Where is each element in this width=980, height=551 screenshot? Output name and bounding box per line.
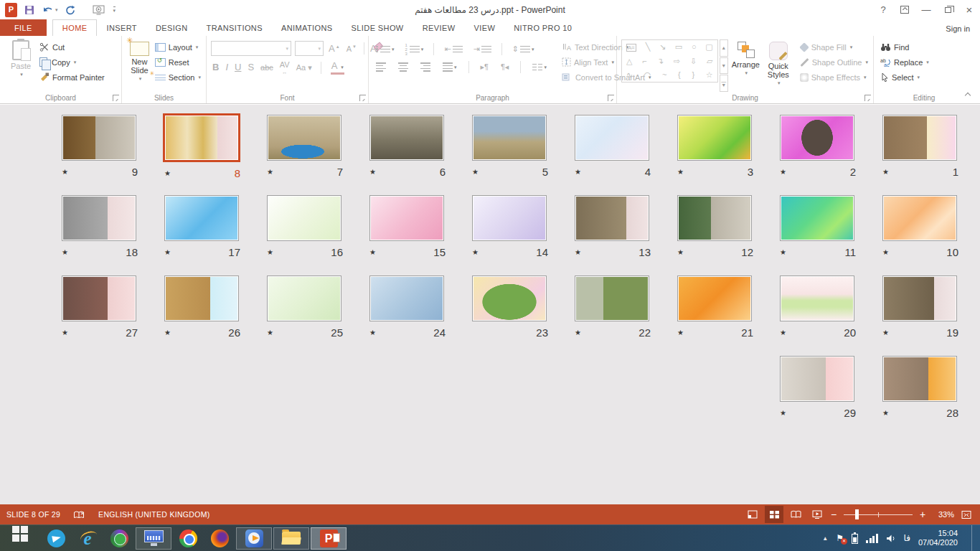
- sign-in-link[interactable]: Sign in: [946, 24, 970, 33]
- bold-button[interactable]: B: [212, 62, 219, 72]
- redo-button[interactable]: [65, 3, 75, 17]
- taskbar-button-telegram[interactable]: [41, 527, 71, 550]
- cut-button[interactable]: Cut: [37, 39, 107, 55]
- slide-thumbnail-7[interactable]: [267, 115, 341, 161]
- tab-review[interactable]: REVIEW: [413, 19, 465, 36]
- drawing-dialog-launcher[interactable]: [864, 95, 871, 101]
- slide-thumbnail-25[interactable]: [267, 276, 341, 321]
- align-center-button[interactable]: [395, 60, 411, 75]
- slide-thumbnail-20[interactable]: [780, 276, 854, 321]
- font-name-combo[interactable]: ▾: [211, 41, 291, 56]
- network-signal-icon[interactable]: [866, 534, 878, 543]
- paragraph-dialog-launcher[interactable]: [608, 95, 614, 101]
- zoom-slider[interactable]: [844, 509, 913, 519]
- tab-transitions[interactable]: TRANSITIONS: [197, 19, 272, 36]
- slide-show-button[interactable]: [808, 506, 826, 523]
- slide-thumbnail-15[interactable]: [369, 195, 444, 241]
- text-shadow-button[interactable]: S: [248, 62, 254, 72]
- zoom-slider-knob[interactable]: [855, 509, 859, 519]
- slide-thumbnail-17[interactable]: [164, 195, 239, 241]
- slide-thumbnail-22[interactable]: [575, 276, 649, 321]
- decrease-font-size-button[interactable]: A▼: [345, 44, 358, 54]
- slide-thumbnail-12[interactable]: [677, 195, 752, 241]
- tab-nitro-pro-10[interactable]: NITRO PRO 10: [504, 19, 581, 36]
- slide-thumbnail-10[interactable]: [882, 195, 957, 241]
- zoom-out-button[interactable]: −: [829, 509, 838, 520]
- font-dialog-launcher[interactable]: [359, 95, 366, 101]
- slide-thumbnail-3[interactable]: [677, 115, 752, 161]
- restore-button[interactable]: [937, 2, 958, 18]
- action-center-icon[interactable]: ⚑: [836, 534, 844, 542]
- increase-font-size-button[interactable]: A▲: [327, 44, 341, 54]
- slide-thumbnail-23[interactable]: [472, 276, 547, 321]
- right-to-left-button[interactable]: ¶◂: [498, 60, 512, 75]
- slide-thumbnail-1[interactable]: [882, 115, 957, 161]
- taskbar-button-firefox[interactable]: [204, 527, 235, 550]
- slide-thumbnail-13[interactable]: [575, 195, 649, 241]
- ribbon-display-options-button[interactable]: [894, 2, 915, 18]
- change-case-button[interactable]: Aa ▾: [296, 62, 312, 72]
- tab-design[interactable]: DESIGN: [146, 19, 197, 36]
- increase-indent-button[interactable]: ⇥: [471, 42, 494, 57]
- justify-button[interactable]: ▾: [440, 60, 460, 75]
- fit-slide-to-window-button[interactable]: [957, 506, 976, 523]
- slide-thumbnail-11[interactable]: [780, 195, 854, 241]
- tab-slide-show[interactable]: SLIDE SHOW: [342, 19, 413, 36]
- slide-thumbnail-27[interactable]: [62, 276, 136, 321]
- undo-button[interactable]: ▾: [42, 3, 58, 17]
- slide-thumbnail-4[interactable]: [575, 115, 649, 161]
- taskbar-button-chrome[interactable]: [173, 527, 203, 550]
- collapse-ribbon-button[interactable]: [965, 91, 971, 98]
- slide-thumbnail-6[interactable]: [369, 115, 444, 161]
- slide-thumbnail-24[interactable]: [369, 276, 444, 321]
- layout-button[interactable]: Layout▾: [153, 39, 203, 55]
- shapes-gallery-scrollbar[interactable]: ▲▼—▼: [720, 39, 728, 92]
- normal-view-button[interactable]: [743, 506, 762, 523]
- new-slide-button[interactable]: New Slide▾: [126, 38, 153, 92]
- align-left-button[interactable]: [373, 60, 389, 75]
- copy-button[interactable]: Copy▾: [37, 55, 107, 70]
- slide-sorter-canvas[interactable]: ★9★8★7★6★5★4★3★2★1★18★17★16★15★14★13★12★…: [0, 105, 980, 504]
- font-color-button[interactable]: A ▾: [330, 61, 345, 75]
- strikethrough-button[interactable]: abc: [260, 62, 273, 72]
- quick-styles-button[interactable]: Quick Styles▾: [763, 38, 793, 92]
- start-from-beginning-button[interactable]: [93, 3, 105, 17]
- minimize-button[interactable]: —: [915, 2, 937, 18]
- shape-effects-button[interactable]: Shape Effects▾: [798, 70, 870, 85]
- clipboard-dialog-launcher[interactable]: [113, 95, 119, 101]
- select-button[interactable]: Select▾: [878, 70, 931, 85]
- taskbar-button-powerpoint[interactable]: P: [311, 527, 347, 550]
- slide-thumbnail-21[interactable]: [677, 276, 752, 321]
- columns-button[interactable]: ▾: [529, 60, 550, 75]
- show-hidden-icons-button[interactable]: ▲: [822, 535, 828, 542]
- line-spacing-button[interactable]: ⇕▾: [509, 42, 537, 57]
- close-button[interactable]: ×: [958, 2, 980, 18]
- help-button[interactable]: ?: [872, 2, 894, 18]
- slide-thumbnail-14[interactable]: [472, 195, 547, 241]
- taskbar-clock[interactable]: 15:04 07/04/2020: [918, 529, 958, 548]
- taskbar-button-start[interactable]: [1, 527, 39, 550]
- slide-thumbnail-26[interactable]: [164, 276, 239, 321]
- slide-thumbnail-8[interactable]: [163, 113, 240, 162]
- tab-insert[interactable]: INSERT: [97, 19, 146, 36]
- replace-button[interactable]: abac Replace▾: [878, 55, 931, 70]
- font-size-combo[interactable]: ▾: [295, 41, 324, 56]
- zoom-percentage[interactable]: 33%: [930, 510, 954, 519]
- slide-sorter-view-button[interactable]: [765, 506, 783, 523]
- slide-thumbnail-9[interactable]: [62, 115, 136, 161]
- italic-button[interactable]: I: [225, 62, 228, 72]
- language-indicator[interactable]: ENGLISH (UNITED KINGDOM): [98, 510, 209, 519]
- save-button[interactable]: [24, 3, 34, 17]
- tab-home[interactable]: HOME: [52, 19, 98, 36]
- powerpoint-app-icon[interactable]: P: [5, 3, 17, 17]
- tab-animations[interactable]: ANIMATIONS: [272, 19, 342, 36]
- reading-view-button[interactable]: [786, 506, 805, 523]
- slide-thumbnail-19[interactable]: [882, 276, 957, 321]
- underline-button[interactable]: U: [235, 62, 241, 72]
- battery-icon[interactable]: [852, 534, 858, 544]
- shape-outline-button[interactable]: Shape Outline▾: [798, 55, 870, 70]
- numbering-button[interactable]: 123▾: [402, 42, 427, 57]
- zoom-in-button[interactable]: +: [918, 509, 927, 520]
- slide-thumbnail-18[interactable]: [62, 195, 136, 241]
- format-painter-button[interactable]: Format Painter: [37, 70, 107, 85]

────────

**Exercise details:** All entries above, minus the pictures, should be repeated exactly.

**Exercise solution:**
Where is each element in this width=980, height=551 screenshot? Output name and bounding box per line.
- sign-in-link[interactable]: Sign in: [946, 24, 970, 33]
- bold-button[interactable]: B: [212, 62, 219, 72]
- redo-button[interactable]: [65, 3, 75, 17]
- taskbar-button-telegram[interactable]: [41, 527, 71, 550]
- cut-button[interactable]: Cut: [37, 39, 107, 55]
- slide-thumbnail-7[interactable]: [267, 115, 341, 161]
- tab-review[interactable]: REVIEW: [413, 19, 465, 36]
- drawing-dialog-launcher[interactable]: [864, 95, 871, 101]
- slide-thumbnail-25[interactable]: [267, 276, 341, 321]
- align-center-button[interactable]: [395, 60, 411, 75]
- slide-thumbnail-20[interactable]: [780, 276, 854, 321]
- font-name-combo[interactable]: ▾: [211, 41, 291, 56]
- network-signal-icon[interactable]: [866, 534, 878, 543]
- paragraph-dialog-launcher[interactable]: [608, 95, 614, 101]
- zoom-slider[interactable]: [844, 509, 913, 519]
- tab-transitions[interactable]: TRANSITIONS: [197, 19, 272, 36]
- slide-show-button[interactable]: [808, 506, 826, 523]
- slide-thumbnail-15[interactable]: [369, 195, 444, 241]
- text-shadow-button[interactable]: S: [248, 62, 254, 72]
- zoom-slider-knob[interactable]: [855, 509, 859, 519]
- slide-thumbnail-17[interactable]: [164, 195, 239, 241]
- slide-thumbnail-22[interactable]: [575, 276, 649, 321]
- decrease-font-size-button[interactable]: A▼: [345, 44, 358, 54]
- slide-thumbnail-12[interactable]: [677, 195, 752, 241]
- tab-nitro-pro-10[interactable]: NITRO PRO 10: [504, 19, 581, 36]
- slide-thumbnail-10[interactable]: [882, 195, 957, 241]
- zoom-out-button[interactable]: −: [829, 509, 838, 520]
- font-dialog-launcher[interactable]: [359, 95, 366, 101]
- slide-thumbnail-3[interactable]: [677, 115, 752, 161]
- restore-button[interactable]: [937, 2, 958, 18]
- action-center-icon[interactable]: ⚑: [836, 534, 844, 542]
- increase-font-size-button[interactable]: A▲: [327, 44, 341, 54]
- slide-thumbnail-23[interactable]: [472, 276, 547, 321]
- right-to-left-button[interactable]: ¶◂: [498, 60, 512, 75]
- slide-thumbnail-1[interactable]: [882, 115, 957, 161]
- taskbar-button-firefox[interactable]: [204, 527, 235, 550]
- slide-thumbnail-13[interactable]: [575, 195, 649, 241]
- ribbon-display-options-button[interactable]: [894, 2, 915, 18]
- change-case-button[interactable]: Aa ▾: [296, 62, 312, 72]
- tab-design[interactable]: DESIGN: [146, 19, 197, 36]
- increase-indent-button[interactable]: ⇥: [471, 42, 494, 57]
- justify-button[interactable]: ▾: [440, 60, 460, 75]
- fit-slide-to-window-button[interactable]: [957, 506, 976, 523]
- slide-thumbnail-11[interactable]: [780, 195, 854, 241]
- tab-slide-show[interactable]: SLIDE SHOW: [342, 19, 413, 36]
- slide-thumbnail-27[interactable]: [62, 276, 136, 321]
- undo-button[interactable]: ▾: [42, 3, 58, 17]
- slide-thumbnail-4[interactable]: [575, 115, 649, 161]
- taskbar-button-chrome[interactable]: [173, 527, 203, 550]
- collapse-ribbon-button[interactable]: [965, 91, 971, 98]
- slide-thumbnail-6[interactable]: [369, 115, 444, 161]
- slide-thumbnail-24[interactable]: [369, 276, 444, 321]
- layout-button[interactable]: Layout▾: [153, 39, 203, 55]
- shapes-gallery-scrollbar[interactable]: ▲▼—▼: [720, 39, 728, 92]
- normal-view-button[interactable]: [743, 506, 762, 523]
- new-slide-button[interactable]: New Slide▾: [126, 38, 153, 92]
- align-left-button[interactable]: [373, 60, 389, 75]
- copy-button[interactable]: Copy▾: [37, 55, 107, 70]
- slide-sorter-canvas[interactable]: ★9★8★7★6★5★4★3★2★1★18★17★16★15★14★13★12★…: [0, 105, 980, 504]
- font-color-button[interactable]: A ▾: [330, 61, 345, 75]
- strikethrough-button[interactable]: abc: [260, 62, 273, 72]
- quick-styles-button[interactable]: Quick Styles▾: [763, 38, 793, 92]
- start-from-beginning-button[interactable]: [93, 3, 105, 17]
- minimize-button[interactable]: —: [915, 2, 937, 18]
- shape-effects-button[interactable]: Shape Effects▾: [798, 70, 870, 85]
- clipboard-dialog-launcher[interactable]: [113, 95, 119, 101]
- select-button[interactable]: Select▾: [878, 70, 931, 85]
- taskbar-button-powerpoint[interactable]: P: [311, 527, 347, 550]
- slide-thumbnail-21[interactable]: [677, 276, 752, 321]
- columns-button[interactable]: ▾: [529, 60, 550, 75]
- show-hidden-icons-button[interactable]: ▲: [822, 535, 828, 542]
- line-spacing-button[interactable]: ⇕▾: [509, 42, 537, 57]
- close-button[interactable]: ×: [958, 2, 980, 18]
- help-button[interactable]: ?: [872, 2, 894, 18]
- slide-thumbnail-14[interactable]: [472, 195, 547, 241]
- taskbar-clock[interactable]: 15:04 07/04/2020: [918, 529, 958, 548]
- taskbar-button-start[interactable]: [1, 527, 39, 550]
- slide-thumbnail-26[interactable]: [164, 276, 239, 321]
- slide-thumbnail-8[interactable]: [163, 113, 240, 162]
- tab-insert[interactable]: INSERT: [97, 19, 146, 36]
- replace-button[interactable]: abac Replace▾: [878, 55, 931, 70]
- font-size-combo[interactable]: ▾: [295, 41, 324, 56]
- zoom-percentage[interactable]: 33%: [930, 510, 954, 519]
- slide-sorter-view-button[interactable]: [765, 506, 783, 523]
- slide-thumbnail-9[interactable]: [62, 115, 136, 161]
- italic-button[interactable]: I: [225, 62, 228, 72]
- language-indicator[interactable]: ENGLISH (UNITED KINGDOM): [98, 510, 209, 519]
- save-button[interactable]: [24, 3, 34, 17]
- tab-home[interactable]: HOME: [52, 19, 98, 36]
- powerpoint-app-icon[interactable]: P: [5, 3, 17, 17]
- tab-animations[interactable]: ANIMATIONS: [272, 19, 342, 36]
- reading-view-button[interactable]: [786, 506, 805, 523]
- slide-thumbnail-19[interactable]: [882, 276, 957, 321]
- underline-button[interactable]: U: [235, 62, 241, 72]
- battery-icon[interactable]: [852, 534, 858, 544]
- shape-outline-button[interactable]: Shape Outline▾: [798, 55, 870, 70]
- numbering-button[interactable]: 123▾: [402, 42, 427, 57]
- zoom-in-button[interactable]: +: [918, 509, 927, 520]
- slide-thumbnail-18[interactable]: [62, 195, 136, 241]
- format-painter-button[interactable]: Format Painter: [37, 70, 107, 85]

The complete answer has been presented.